Industrial Greengineering |
Musings, thoughts, and interesting tidbits at the intersection of industrial engineering and sustainability. I'm an Industrial Engineering PhD student focusing on urban sustainability. Disclaimer: I'm also a tech/gadget geek, and I'm not very good at staying on topic. |
I love Readability. It’s super easy to use, syncs between any screen I have available to me and makes sending articles to my Kindle easier than any other service I’ve used. Not to mention it’s beautiful.
Turns out it was also built on a model of taking money from readers and giving it to the publishers of the content. A trade-off between cutting out the ads that get in the way of reading and the need to support the writers who create the content we love to read. Too bad it didn’t work.

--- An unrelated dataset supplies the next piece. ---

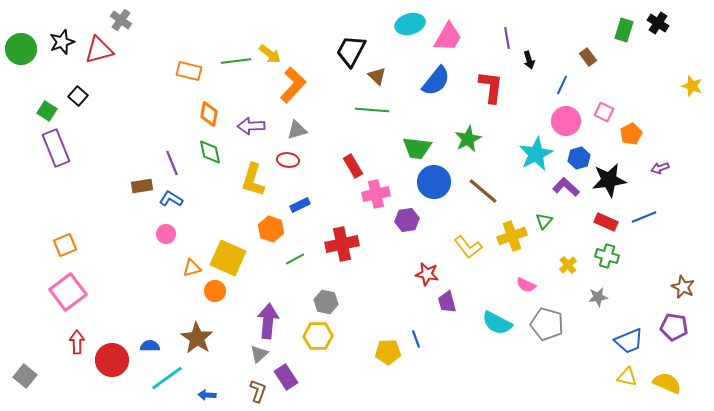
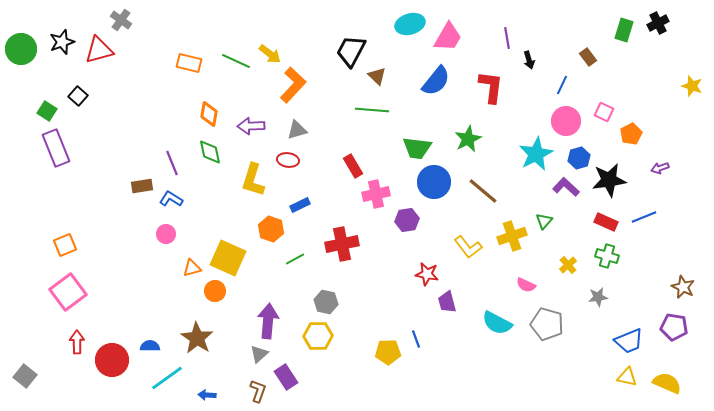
black cross at (658, 23): rotated 30 degrees clockwise
green line at (236, 61): rotated 32 degrees clockwise
orange rectangle at (189, 71): moved 8 px up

90% of the publishers that own the millions of domains that have passed through Readability haven’t signed up with Readability. Of course not. I guarantee at least 50% of the pages I put into Readability don’t know about it at all — after all, I put them in Readability because they never thought about what it would be like to read their 12-page, ad-infested article on an iPad.
Now that Readability figured out it doesn’t work, they’re giving away the money they collected (which should go to publishers). I get that it’s too hard to even reasonably verify the owners of domains in the anonymous culture of the Internet, but I’m not sure I understand why Readability can’t just give the money back. Good for them that it’s going to charities, but it seems like an easy out to not have to deal with the refund process. In the end, readers paid with the understanding that the money would go to the publishers. If the publishers haven’t collected, or the money can’t be distributed… send it back to the readers.
Or maybe they’re just trying to assuage the haters in the comments section.